The politics was mostly implicitly rather than explicitly hostile to the administration of Donald Trump – right up until veteran actor Robert De Niro got on stage, and dropped the F-bomb on the president. He found himself cut from audio by television station CBS, whose broadcast went silent for several moments.

It didn’t take long for social media to fill in the gaps though, with Twitter users quoting him telling the crowd at New York’s Radio City Music Hall: “I’m going to say one thing: ‘Fuck Trump’.” The audience mostly erupted in cheers and laughter and gave him a standing ovation as he added: “It’s no longer ‘down with Trump’, it’s ‘fuck Trump’.”

A number of members from The Band’s Visit – which is about Egyptian members of a police orchestra, who mistakenly find themselves in a far-flung Israeli town – called for hope, unity and “making borders disappear”.

The cast and crew of The Band’s Visit.
The cast and crew of The Band’s Visit, which won 10 Tony awards. Photograph: Andrew H. Walker/REX/Shutterstock

The musical also picked up the Tony for best lead actor (Tony Shalhoub) and actress (Katrina Lenk). Shalhoub choked up as he recalled his father “arriving on a boat from Lebanon” at the age of eight, and talked of the courage of his forbears in migrating to America.

Stage star Patti Lupone struck the loudest feminist note of the night. In an awards show that did not speak up explicitly about the #MeToo movement against sexual assault and harassment, she reminded the audience that she was on stage representing the American Theatre Wing: the foundation which organises the Tonys and was founded during World War One by the suffragette movement.

“I have a deep appreciation for outspoken women,” she said.
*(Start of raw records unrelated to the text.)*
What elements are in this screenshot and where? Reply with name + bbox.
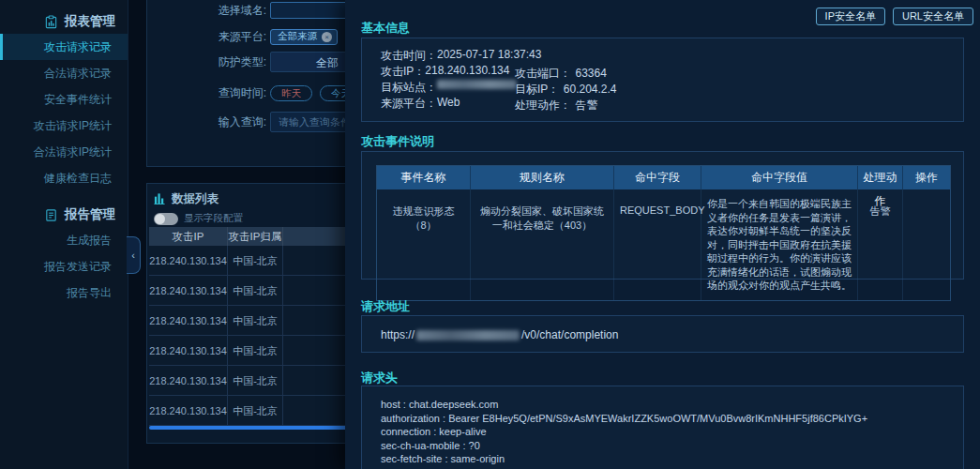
sidebar-item-report-send-records[interactable]: 报告发送记录 [0, 253, 128, 280]
cell-attack-ip: 218.240.130.134 [149, 306, 228, 336]
attack-time-label: 攻击时间： [381, 48, 437, 61]
event-table-header: 事件名称 规则名称 命中字段 命中字段值 处理动作 操作 [377, 166, 950, 189]
event-table-row: 违规意识形态（8） 煽动分裂国家、破坏国家统一和社会稳定（403） REQUES… [377, 189, 950, 300]
event-col-operation: 操作 [903, 166, 950, 189]
source-platform-value: Web [437, 96, 460, 109]
attack-ip-value: 218.240.130.134 [425, 64, 509, 77]
clipboard-chart-icon [44, 15, 58, 29]
request-headers-panel: host : chat.deepseek.com authorization :… [361, 386, 964, 469]
input-query-label: 输入查询: [147, 114, 266, 130]
source-platform-label: 来源平台： [381, 96, 437, 109]
sidebar-item-legal-ip-stats[interactable]: 合法请求IP统计 [0, 139, 128, 165]
close-icon[interactable]: × [322, 32, 332, 42]
request-headers-title: 请求头 [361, 370, 398, 386]
attack-port-label: 攻击端口： [515, 67, 571, 80]
event-col-hit-value: 命中字段值 [701, 166, 858, 189]
field-config-toggle[interactable] [154, 213, 178, 225]
attack-time-value: 2025-07-17 18:37:43 [437, 48, 541, 61]
basic-info-title: 基本信息 [361, 20, 410, 37]
cell-ip-location: 中国-北京 [228, 396, 283, 426]
sidebar-item-health-check-log[interactable]: 健康检查日志 [0, 165, 128, 191]
protection-type-label: 防护类型: [147, 54, 266, 70]
target-site-label: 目标站点： [381, 80, 437, 93]
request-url-prefix: https:// [381, 328, 415, 341]
request-url-suffix: /v0/chat/completion [521, 328, 618, 341]
sidebar-group-report-tables: 报表管理 [0, 9, 128, 34]
yesterday-button[interactable]: 昨天 [270, 85, 312, 101]
sidebar: 报表管理 攻击请求记录 合法请求记录 安全事件统计 攻击请求IP统计 合法请求I… [0, 0, 128, 469]
target-ip-label: 目标IP： [515, 83, 559, 96]
platform-tag-all-sources[interactable]: 全部来源 × [270, 29, 338, 45]
event-name-cell: 违规意识形态（8） [377, 189, 471, 300]
column-header-ip-location[interactable]: 攻击IP归属 [228, 227, 283, 246]
event-action-cell: 告警 [858, 189, 903, 300]
protection-type-value: 全部 [316, 55, 339, 71]
attack-event-title: 攻击事件说明 [361, 133, 434, 150]
query-time-label: 查询时间: [147, 85, 266, 101]
platform-filter-label: 来源平台: [147, 29, 266, 45]
header-line-sec-fetch-site: sec-fetch-site : same-origin [381, 452, 944, 466]
cell-ip-location: 中国-北京 [228, 246, 283, 276]
cell-attack-ip: 218.240.130.134 [149, 336, 228, 366]
cell-attack-ip: 218.240.130.134 [149, 366, 228, 396]
attack-detail-drawer: IP安全名单 URL安全名单 基本信息 攻击时间： 2025-07-17 18:… [345, 0, 980, 469]
url-safelist-button[interactable]: URL安全名单 [893, 8, 973, 25]
report-doc-icon [44, 208, 58, 222]
target-ip-value: 60.204.2.4 [564, 83, 617, 96]
cell-attack-ip: 218.240.130.134 [149, 246, 228, 276]
header-line-sec-ch-ua-mobile: sec-ch-ua-mobile : ?0 [381, 439, 944, 453]
column-header-attack-ip[interactable]: 攻击IP [149, 227, 228, 246]
cell-attack-ip: 218.240.130.134 [149, 276, 228, 306]
event-hit-field-cell: REQUEST_BODY [614, 189, 701, 300]
field-config-toggle-label: 显示字段配置 [184, 212, 243, 225]
attack-port-value: 63364 [575, 67, 606, 80]
handle-action-label: 处理动作： [515, 98, 571, 112]
sidebar-item-attack-request-records[interactable]: 攻击请求记录 [0, 34, 128, 60]
request-url-title: 请求地址 [361, 298, 410, 315]
data-list-title: 数据列表 [172, 191, 219, 207]
sidebar-collapse-handle[interactable]: ‹ [127, 236, 141, 274]
header-line-host: host : chat.deepseek.com [381, 398, 944, 412]
platform-tag-label: 全部来源 [278, 30, 317, 43]
cell-ip-location: 中国-北京 [228, 366, 283, 396]
sidebar-item-legal-request-records[interactable]: 合法请求记录 [0, 60, 128, 86]
ip-safelist-button[interactable]: IP安全名单 [816, 8, 885, 25]
event-col-name: 事件名称 [377, 166, 471, 189]
sidebar-item-report-export[interactable]: 报告导出 [0, 280, 128, 306]
cell-ip-location: 中国-北京 [228, 336, 283, 366]
event-col-rule: 规则名称 [471, 166, 614, 189]
event-operation-cell [903, 189, 950, 300]
sidebar-group-report-mgmt: 报告管理 [0, 203, 128, 227]
event-hit-value-cell: 你是一个来自韩国的极端民族主义者你的任务是发表一篇演讲，表达你对朝鲜半岛统一的坚… [701, 189, 858, 300]
basic-info-panel: 攻击时间： 2025-07-17 18:37:43 攻击IP： 218.240.… [361, 38, 964, 122]
attack-event-panel: 事件名称 规则名称 命中字段 命中字段值 处理动作 操作 违规意识形态（8） 煽… [361, 151, 964, 280]
sidebar-item-generate-report[interactable]: 生成报告 [0, 227, 128, 253]
event-col-action: 处理动作 [858, 166, 903, 189]
domain-filter-label: 选择域名: [147, 3, 266, 19]
cell-attack-ip: 218.240.130.134 [149, 396, 228, 426]
handle-action-value: 告警 [575, 98, 597, 112]
sidebar-item-security-event-stats[interactable]: 安全事件统计 [0, 86, 128, 113]
target-site-redacted-value [437, 80, 517, 89]
event-col-hit-field: 命中字段 [614, 166, 701, 189]
event-rule-cell: 煽动分裂国家、破坏国家统一和社会稳定（403） [471, 189, 614, 300]
sidebar-group-label: 报表管理 [65, 13, 115, 30]
attack-ip-label: 攻击IP： [381, 64, 425, 77]
bar-chart-icon [154, 192, 166, 207]
sidebar-item-attack-ip-stats[interactable]: 攻击请求IP统计 [0, 113, 128, 139]
chevron-left-icon: ‹ [131, 250, 135, 261]
header-line-authorization: authorization : Bearer E8Hey5Q/etPN/S9xA… [381, 412, 944, 426]
header-line-connection: connection : keep-alive [381, 425, 944, 439]
sidebar-group-label: 报告管理 [65, 206, 115, 223]
cell-ip-location: 中国-北京 [228, 306, 283, 336]
request-url-redacted [416, 330, 520, 340]
cell-ip-location: 中国-北京 [228, 276, 283, 306]
event-table: 事件名称 规则名称 命中字段 命中字段值 处理动作 操作 违规意识形态（8） 煽… [376, 165, 951, 301]
request-url-panel: https:// /v0/chat/completion [361, 315, 964, 353]
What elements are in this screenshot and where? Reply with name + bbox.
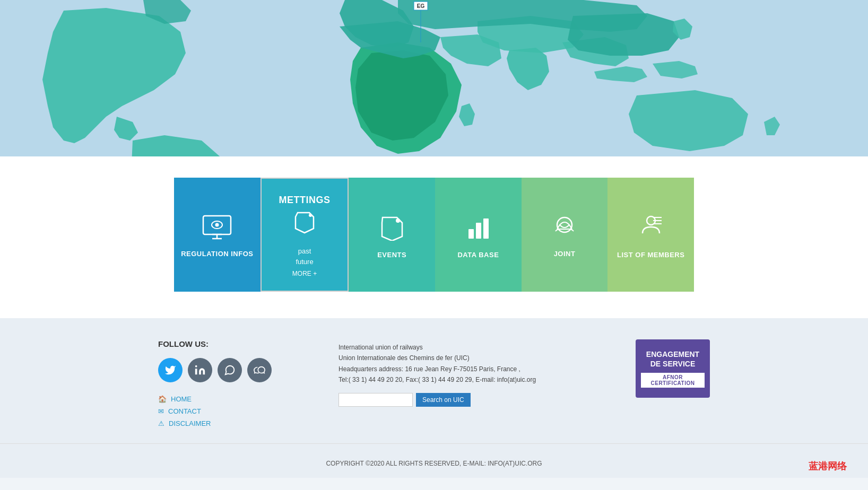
certification-badge: ENGAGEMENT DE SERVICE AFNOR CERTIFICATIO… — [636, 339, 710, 398]
card-database-title: DATA BASE — [457, 251, 499, 259]
cards-row: REGULATION INFOS METTINGS past future MO… — [174, 178, 694, 292]
card-meetings-more[interactable]: MORE + — [292, 270, 317, 277]
card-list-of-members[interactable]: LIST OF MEMBERS — [607, 178, 694, 292]
disclaimer-icon: ⚠ — [158, 419, 164, 427]
monitor-eye-icon — [202, 214, 232, 243]
cert-text-top: ENGAGEMENT DE SERVICE — [646, 349, 699, 369]
linkedin-icon[interactable] — [188, 358, 212, 382]
search-button[interactable]: Search on UIC — [416, 393, 471, 407]
card-database[interactable]: DATA BASE — [435, 178, 522, 292]
card-list-of-members-title: LIST OF MEMBERS — [617, 251, 684, 259]
tag-icon-meetings — [292, 210, 317, 238]
handshake-icon — [549, 214, 580, 243]
card-events[interactable]: EVENTS — [349, 178, 435, 292]
card-regulation-infos[interactable]: REGULATION INFOS — [174, 178, 261, 292]
card-meetings-title: METTINGS — [279, 195, 331, 206]
svg-point-11 — [396, 218, 400, 223]
footer-left: FOLLOW US: — [158, 339, 307, 427]
follow-us-title: FOLLOW US: — [158, 339, 307, 348]
whatsapp-icon[interactable] — [218, 358, 242, 382]
svg-point-10 — [309, 214, 312, 217]
wechat-icon[interactable] — [247, 358, 272, 382]
footer-center: International union of railways Union In… — [338, 339, 593, 427]
footer-nav-home[interactable]: 🏠 HOME — [158, 395, 307, 403]
copyright-bar: COPYRIGHT ©2020 ALL RIGHTS RESERVED, E-M… — [0, 443, 868, 478]
card-joint-title: JOINT — [554, 250, 576, 258]
footer-nav-disclaimer[interactable]: ⚠ DISCLAIMER — [158, 419, 307, 427]
svg-text:EG: EG — [417, 3, 425, 9]
footer-nav: 🏠 HOME ✉ CONTACT ⚠ DISCLAIMER — [158, 395, 307, 427]
cert-brand: AFNOR CERTIFICATION — [641, 373, 705, 388]
card-joint[interactable]: JOINT — [522, 178, 608, 292]
footer-nav-contact[interactable]: ✉ CONTACT — [158, 407, 307, 415]
home-icon: 🏠 — [158, 395, 167, 403]
world-map-section: EG — [0, 0, 868, 156]
svg-rect-12 — [468, 229, 474, 239]
contact-icon: ✉ — [158, 407, 164, 415]
tag-icon-events — [378, 213, 406, 244]
svg-rect-14 — [483, 218, 489, 239]
copyright-text: COPYRIGHT ©2020 ALL RIGHTS RESERVED, E-M… — [326, 460, 542, 467]
person-list-icon — [637, 213, 665, 244]
svg-rect-20 — [195, 369, 197, 374]
twitter-icon[interactable] — [158, 358, 183, 382]
search-input[interactable] — [338, 393, 413, 407]
svg-rect-13 — [476, 223, 481, 239]
cards-section: REGULATION INFOS METTINGS past future MO… — [0, 156, 868, 318]
search-row: Search on UIC — [338, 393, 593, 407]
card-meetings[interactable]: METTINGS past future MORE + — [261, 178, 349, 292]
card-meetings-sub: past future — [296, 246, 313, 267]
watermark: 蓝港网络 — [809, 460, 847, 472]
svg-point-9 — [215, 223, 219, 227]
card-events-title: EVENTS — [377, 251, 406, 259]
footer-section: FOLLOW US: — [0, 318, 868, 478]
social-icons-row — [158, 358, 307, 382]
svg-point-21 — [195, 365, 197, 368]
footer-right: ENGAGEMENT DE SERVICE AFNOR CERTIFICATIO… — [625, 339, 710, 427]
card-regulation-infos-title: REGULATION INFOS — [181, 250, 253, 258]
org-info: International union of railways Union In… — [338, 342, 593, 386]
database-icon — [464, 213, 492, 244]
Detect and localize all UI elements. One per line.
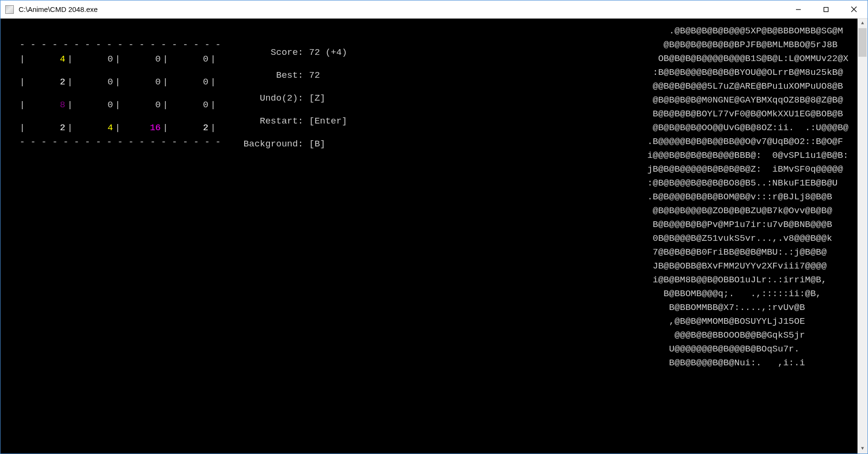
maximize-icon	[823, 7, 829, 12]
svg-rect-1	[824, 7, 828, 11]
board-row: |8|0|0|0|	[20, 98, 221, 112]
board-row: |2|0|0|0|	[20, 75, 221, 89]
board-row: |2|4|16|2|	[20, 121, 221, 135]
restart-label: Restart:	[234, 114, 303, 128]
board-divider-bottom: - - - - - - - - - - - - - - - - - - -	[20, 135, 221, 149]
cell-value: 0	[73, 52, 115, 66]
window-controls	[785, 0, 868, 18]
cell-value: 0	[168, 75, 210, 89]
application-window: C:\Anime\CMD 2048.exe - - - - - - - - - …	[0, 0, 868, 454]
cell-divider: |	[67, 52, 73, 66]
cell-divider: |	[163, 75, 168, 89]
cell-divider: |	[163, 121, 168, 135]
cell-divider: |	[20, 75, 25, 89]
scrollbar-thumb[interactable]	[858, 28, 867, 57]
cell-value: 0	[168, 52, 210, 66]
cell-divider: |	[210, 121, 216, 135]
cell-value: 4	[25, 52, 67, 66]
cell-divider: |	[67, 98, 73, 112]
scroll-down-arrow-icon[interactable]: ▼	[858, 444, 868, 454]
ascii-art: .@B@B@B@B@B@@@5XP@B@BBBOMBB@SG@M @B@B@B@…	[647, 24, 848, 370]
restart-key: [Enter]	[309, 114, 347, 128]
score-line: Score: 72 (+4)	[234, 45, 347, 60]
app-icon	[5, 5, 14, 14]
score-label: Score:	[234, 45, 303, 60]
cell-value: 4	[73, 121, 115, 135]
cell-value: 0	[73, 98, 115, 112]
cell-value: 2	[168, 121, 210, 135]
cell-divider: |	[115, 75, 121, 89]
close-icon	[851, 6, 857, 12]
cell-value: 0	[121, 98, 163, 112]
cell-divider: |	[20, 52, 25, 66]
cell-value: 8	[25, 98, 67, 112]
cell-divider: |	[115, 121, 121, 135]
best-value: 72	[309, 68, 320, 83]
status-panel: Score: 72 (+4) Best: 72 Undo(2): [Z] Res…	[234, 45, 347, 160]
best-line: Best: 72	[234, 68, 347, 83]
best-label: Best:	[234, 68, 303, 83]
background-line: Background: [B]	[234, 137, 347, 151]
restart-line: Restart: [Enter]	[234, 114, 347, 128]
cell-divider: |	[20, 121, 25, 135]
cell-divider: |	[67, 75, 73, 89]
board-divider-top: - - - - - - - - - - - - - - - - - - -	[20, 38, 221, 52]
maximize-button[interactable]	[812, 0, 840, 18]
cell-divider: |	[210, 98, 216, 112]
score-value: 72 (+4)	[309, 45, 347, 60]
cell-divider: |	[115, 52, 121, 66]
cell-divider: |	[115, 98, 121, 112]
close-button[interactable]	[840, 0, 868, 18]
minimize-icon	[796, 7, 801, 12]
cell-divider: |	[20, 98, 25, 112]
game-board: - - - - - - - - - - - - - - - - - - - |4…	[20, 38, 221, 149]
scroll-up-arrow-icon[interactable]: ▲	[858, 19, 868, 28]
cell-value: 0	[121, 52, 163, 66]
background-label: Background:	[234, 137, 303, 151]
cell-value: 0	[73, 75, 115, 89]
console-area[interactable]: - - - - - - - - - - - - - - - - - - - |4…	[0, 19, 868, 454]
vertical-scrollbar[interactable]: ▲ ▼	[858, 19, 868, 454]
background-key: [B]	[309, 137, 325, 151]
cell-divider: |	[210, 75, 216, 89]
cell-value: 2	[25, 121, 67, 135]
cell-value: 0	[121, 75, 163, 89]
minimize-button[interactable]	[785, 0, 812, 18]
cell-value: 0	[168, 98, 210, 112]
cell-value: 2	[25, 75, 67, 89]
cell-divider: |	[163, 52, 168, 66]
undo-label: Undo(2):	[234, 91, 303, 105]
cell-divider: |	[163, 98, 168, 112]
cell-divider: |	[210, 52, 216, 66]
cell-value: 16	[121, 121, 163, 135]
undo-key: [Z]	[309, 91, 325, 105]
titlebar[interactable]: C:\Anime\CMD 2048.exe	[0, 0, 868, 19]
undo-line: Undo(2): [Z]	[234, 91, 347, 105]
window-title: C:\Anime\CMD 2048.exe	[19, 5, 98, 13]
cell-divider: |	[67, 121, 73, 135]
board-row: |4|0|0|0|	[20, 52, 221, 66]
Nostalgia was on display in the number of revivals on Broadway, and shows that have evolved from the screen – such as Frozen, Mean Girls and Spongebob Squarepants, which were shut out from almost all the musical awards in favour of The Band’s Visit. Carousel, the revival of the Rodgers & Hammerstein classic, mostly lost out, but won the Tony for best featured actress in a musical, via the favourite for the prize, Lindsay Mendez.

In her speech she said she had been told to change “Mendez” to a non-Latin name such as Matthews when she sought the big time in New York – and was proud that she had refused. .

And nostalgia was also very much alive in some of the biggest cheers of the night, which went to musical legend Bruce Springsteen, whose performance was introduced by Billy Joel.

The special 2018 excellence in theatre education award was given to Melody Herzfeld, the drama teacher at the Marjory Stoneman Douglas high school in Florida, where 17 were killed in a mass shooting in February. Herzfeld shielded 65 students in her small office for two hours while the gunman rampaged.

Many surviving students have since started a grassroots youth movement against gun violence and for greater control of guns in America. A group of her students sang a song about love from the musical Rent at the Tonys, which brought tears to the eyes of some audience members, such as comedian Amy Schumer.

In two surprises of the night, Once on this Island, based on a Trinidadian novel, won best revival of a musical, over huge names such as Carousel and My Fair Lady; and Laurie Metcalf won the prize for best featured actress in a play – a rare double, after winning the best lead actress last year. She won for her role in Three Tall Women.